As we age, there tends to be a fatty infiltration of bone marrow, confirmed by MRIs, and this is associated with a greater tendency for bones to be fragile. According to studies reported by Lecka-Czernik and Stechschulte (2014) in the Archives of Biochemistry and Biophysics, adipose tissue accumulates in our long bones and vertebrae. Postmenopausal women can have twice the fat in their bone marrow as pre-menopausal women.

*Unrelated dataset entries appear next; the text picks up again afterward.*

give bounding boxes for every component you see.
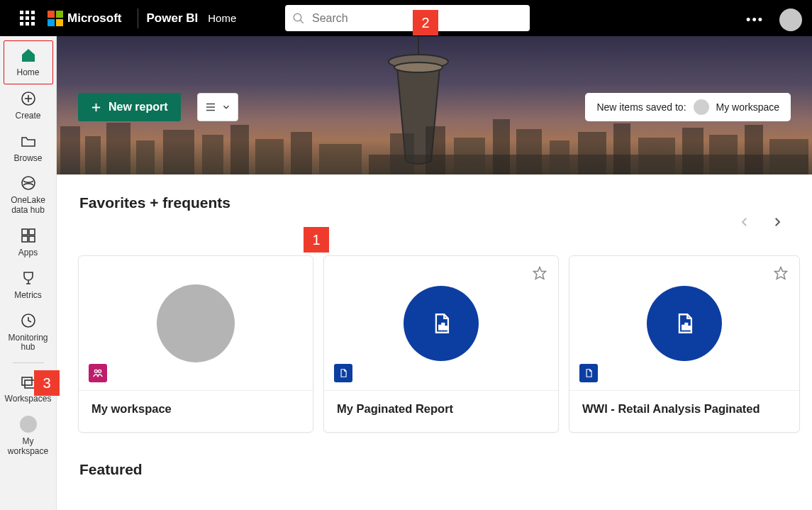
card-title: WWI - Retail Analysis Paginated (569, 391, 799, 427)
saved-location-pill[interactable]: New items saved to: My workspace (585, 93, 791, 121)
svg-rect-7 (29, 229, 35, 235)
view-switcher-dropdown[interactable] (197, 93, 238, 121)
svg-rect-35 (638, 138, 675, 174)
user-avatar[interactable] (779, 9, 802, 31)
saved-to-target: My workspace (716, 101, 779, 113)
microsoft-brand-block: Microsoft (48, 11, 122, 26)
chevron-down-icon (221, 102, 231, 112)
folder-icon (20, 133, 37, 150)
svg-point-45 (94, 370, 97, 372)
svg-rect-8 (22, 236, 28, 242)
brand-label: Microsoft (67, 11, 122, 26)
nav-metrics[interactable]: Metrics (4, 264, 52, 306)
svg-rect-31 (516, 129, 542, 174)
nav-browse[interactable]: Browse (4, 127, 52, 170)
favorite-star-icon[interactable] (774, 266, 788, 283)
paginated-circle-icon (647, 286, 722, 361)
svg-rect-48 (439, 325, 441, 329)
svg-rect-28 (426, 126, 445, 174)
nav-home-label: Home (16, 68, 39, 78)
section-title-favorites: Favorites + frequents (79, 194, 812, 211)
paginated-type-badge (579, 364, 598, 382)
svg-rect-49 (442, 323, 444, 330)
svg-rect-16 (60, 126, 80, 174)
workspace-type-badge (89, 364, 107, 382)
product-label: Power BI (147, 11, 199, 26)
more-options-icon[interactable]: ••• (746, 13, 764, 28)
header-divider (138, 9, 138, 28)
svg-rect-39 (769, 139, 808, 174)
svg-rect-33 (578, 132, 606, 174)
microsoft-logo-icon (48, 11, 63, 26)
paginated-type-badge (334, 364, 352, 382)
svg-marker-47 (534, 267, 546, 279)
workspace-avatar-large (157, 284, 235, 362)
svg-rect-34 (613, 123, 630, 174)
svg-rect-32 (550, 140, 569, 174)
list-view-icon (204, 101, 217, 113)
svg-rect-18 (106, 123, 130, 174)
workspace-avatar-icon (20, 416, 37, 433)
svg-rect-23 (255, 139, 284, 174)
svg-rect-17 (85, 136, 101, 174)
svg-rect-52 (682, 325, 684, 329)
card-title: My workspace (79, 391, 313, 427)
svg-rect-22 (230, 125, 249, 174)
svg-rect-27 (390, 133, 414, 174)
svg-rect-9 (29, 236, 35, 242)
page-prev-icon[interactable] (738, 216, 751, 228)
annotation-2: 2 (413, 10, 438, 35)
nav-my-workspace[interactable]: My workspace (4, 410, 52, 462)
app-launcher-icon[interactable] (20, 11, 35, 26)
paginated-circle-icon (404, 286, 479, 361)
annotation-1: 1 (304, 227, 329, 253)
svg-rect-25 (319, 144, 362, 174)
svg-point-15 (394, 62, 443, 72)
svg-line-1 (300, 20, 304, 23)
hero-banner: New report New items saved to: My worksp… (57, 36, 812, 174)
apps-icon (20, 227, 37, 244)
trophy-icon (20, 270, 37, 287)
skyline-graphic (57, 119, 812, 174)
monitoring-icon (20, 312, 37, 329)
card-paginated-report-1[interactable]: My Paginated Report (323, 255, 559, 433)
plus-circle-icon (20, 90, 37, 107)
nav-apps[interactable]: Apps (4, 221, 52, 264)
svg-rect-21 (202, 135, 223, 174)
svg-rect-50 (445, 326, 447, 329)
saved-to-label: New items saved to: (596, 101, 686, 113)
nav-home[interactable]: Home (4, 41, 52, 84)
svg-rect-53 (685, 323, 687, 330)
global-search[interactable] (285, 5, 530, 31)
svg-rect-37 (709, 135, 738, 174)
card-title: My Paginated Report (324, 391, 558, 427)
nav-monitoring[interactable]: Monitoring hub (4, 306, 52, 359)
workspace-dot-icon (694, 99, 709, 115)
svg-rect-30 (493, 119, 510, 174)
plus-icon (91, 102, 101, 113)
svg-rect-6 (22, 229, 28, 235)
annotation-3: 3 (34, 370, 60, 396)
page-next-icon[interactable] (771, 216, 784, 228)
nav-create[interactable]: Create (4, 84, 52, 127)
favorite-star-icon[interactable] (533, 266, 547, 283)
favorites-cards-row: My workspace My Paginated Report (78, 255, 812, 433)
left-nav: Home Create Browse OneLake data hub Apps… (0, 36, 57, 510)
svg-rect-20 (163, 130, 194, 174)
new-report-button[interactable]: New report (78, 93, 181, 121)
svg-marker-51 (775, 267, 787, 279)
search-icon (292, 12, 305, 25)
svg-rect-12 (25, 380, 35, 388)
new-report-label: New report (109, 101, 168, 113)
breadcrumb[interactable]: Home (208, 12, 236, 24)
onelake-icon (20, 174, 37, 192)
card-paginated-report-2[interactable]: WWI - Retail Analysis Paginated (569, 255, 800, 433)
svg-rect-19 (136, 140, 155, 174)
svg-rect-11 (22, 377, 32, 385)
svg-point-0 (294, 13, 301, 21)
card-my-workspace[interactable]: My workspace (78, 255, 313, 433)
svg-rect-29 (454, 138, 485, 174)
nav-separator (13, 362, 44, 363)
global-header: Microsoft Power BI Home ••• (0, 0, 812, 36)
nav-onelake[interactable]: OneLake data hub (4, 169, 52, 221)
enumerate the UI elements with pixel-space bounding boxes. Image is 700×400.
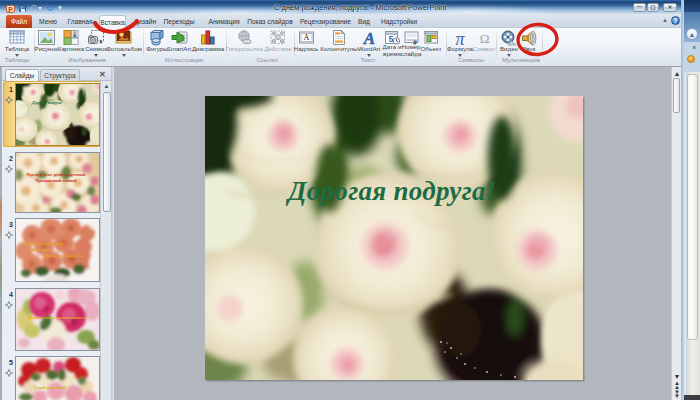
- svg-text:A: A: [304, 33, 310, 42]
- svg-text:Сияй улыбкой: Сияй улыбкой: [34, 385, 66, 390]
- svg-text:всё, что: всё, что: [31, 247, 49, 252]
- svg-text:A: A: [363, 30, 375, 46]
- svg-text:Ω: Ω: [480, 31, 490, 46]
- svg-text:Верь в силу исполнимости: Верь в силу исполнимости: [28, 315, 88, 320]
- svg-text:Друзья и радость: Друзья и радость: [45, 253, 84, 258]
- svg-text:5: 5: [388, 34, 393, 44]
- svg-text:Прекрасный самый: Прекрасный самый: [35, 178, 76, 183]
- svg-text:Пусть в жизни будет: Пусть в жизни будет: [22, 241, 68, 246]
- svg-text:Пусть в этот день чудесный: Пусть в этот день чудесный: [27, 172, 86, 177]
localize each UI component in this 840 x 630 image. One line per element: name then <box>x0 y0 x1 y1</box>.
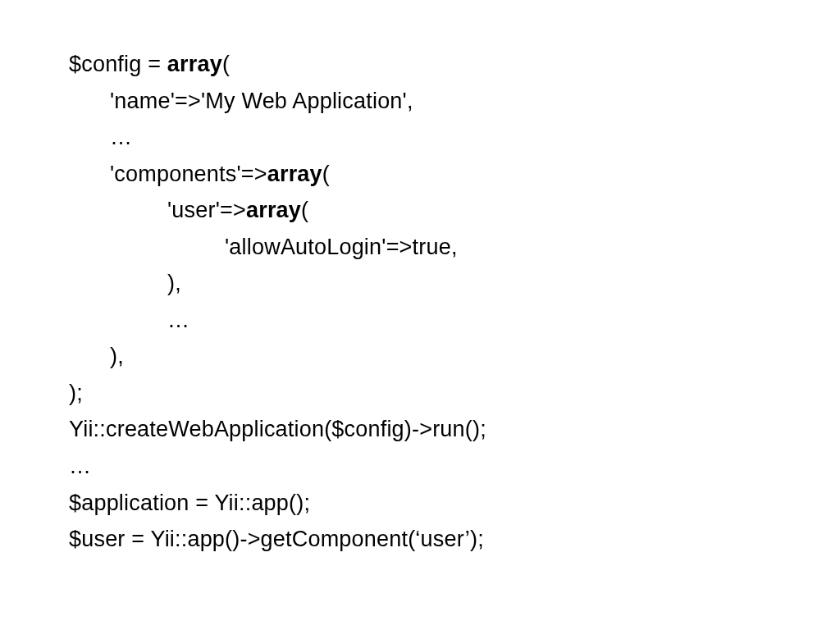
code-text: ); <box>69 381 83 405</box>
code-text: 'user'=> <box>167 198 246 222</box>
code-text: ( <box>301 198 308 222</box>
code-text: Yii::createWebApplication($config)->run(… <box>69 417 486 441</box>
code-line: $application = Yii::app(); <box>69 485 840 522</box>
code-text: $application = Yii::app(); <box>69 491 310 515</box>
code-text: ), <box>167 271 181 295</box>
code-ellipsis: … <box>167 308 189 332</box>
code-line: 'user'=>array( <box>69 192 840 229</box>
code-keyword-array: array <box>246 198 301 222</box>
code-line: … <box>69 302 840 339</box>
code-text: 'components'=> <box>110 162 267 186</box>
code-text: $user = Yii::app()->getComponent(‘user’)… <box>69 527 484 551</box>
code-text: ( <box>222 52 230 76</box>
code-line: ), <box>69 265 840 302</box>
code-line: ), <box>69 338 840 375</box>
code-line: $user = Yii::app()->getComponent(‘user’)… <box>69 521 840 558</box>
code-line: ); <box>69 375 840 412</box>
code-text: 'allowAutoLogin'=>true, <box>225 235 458 259</box>
code-text: ( <box>322 162 330 186</box>
code-line: … <box>69 119 840 156</box>
code-line: … <box>69 448 840 485</box>
code-text: 'name'=>'My Web Application', <box>110 89 413 113</box>
code-keyword-array: array <box>167 52 222 76</box>
code-ellipsis: … <box>110 125 132 149</box>
code-line: 'components'=>array( <box>69 156 840 193</box>
code-line: 'name'=>'My Web Application', <box>69 83 840 120</box>
code-line: Yii::createWebApplication($config)->run(… <box>69 411 840 448</box>
code-text: $config = <box>69 52 167 76</box>
code-line: 'allowAutoLogin'=>true, <box>69 229 840 266</box>
code-slide: $config = array( 'name'=>'My Web Applica… <box>0 0 840 558</box>
code-text: ), <box>110 344 124 368</box>
code-ellipsis: … <box>69 454 91 478</box>
code-keyword-array: array <box>267 162 322 186</box>
code-line: $config = array( <box>69 46 840 83</box>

Kawai et al, writing in the Journal of Internal Medicine (2012) describe how there has been a “paradigm shift” in thinking of adipose tissue as an inert energy storage substance to a focus on it as a major “endocrine modulator of satiety, energy balance, and pubertal development.” These adipocytes in the marrow, just like adipocytes elsewhere in the body, can secrete inflammatory substances (cytokines) that may lead to bone resorption. Furthermore, there is another connection between fat and bone because the fat hormone leptin, which regulates energy balance among its many other functions, can also influence bone mass. Rosen and Bouxsein note, though, that the function of fat in bone marrow is not completely known and may be either protective or harmful. Lecka-Czernik and Stechschulte raise the question whether adipocytes in bone marrow actually have a negative effect on bone mass or whether it is the low bone mass that stimulates the accumulation of adipocytes. Furthermore, both brown and beige adipocytes have been found in bone marrow and may also be involved in regulating bone mass. For example, Kawai et al speculate that these may even create a “favorable microenvironment” for bone formation by functioning as its energy source or even as a regulator of temperature.
Bottom line: The relationship between fat and bone is an extraordinarily complex and poorly understood one. If there are any beneficial effects of fat accumulation in bone marrow, according to Lecka-Czernik and Stechsculte, they may ultimately lead to new therapeutic possibilities for treatment of both osteoporosis and obesity.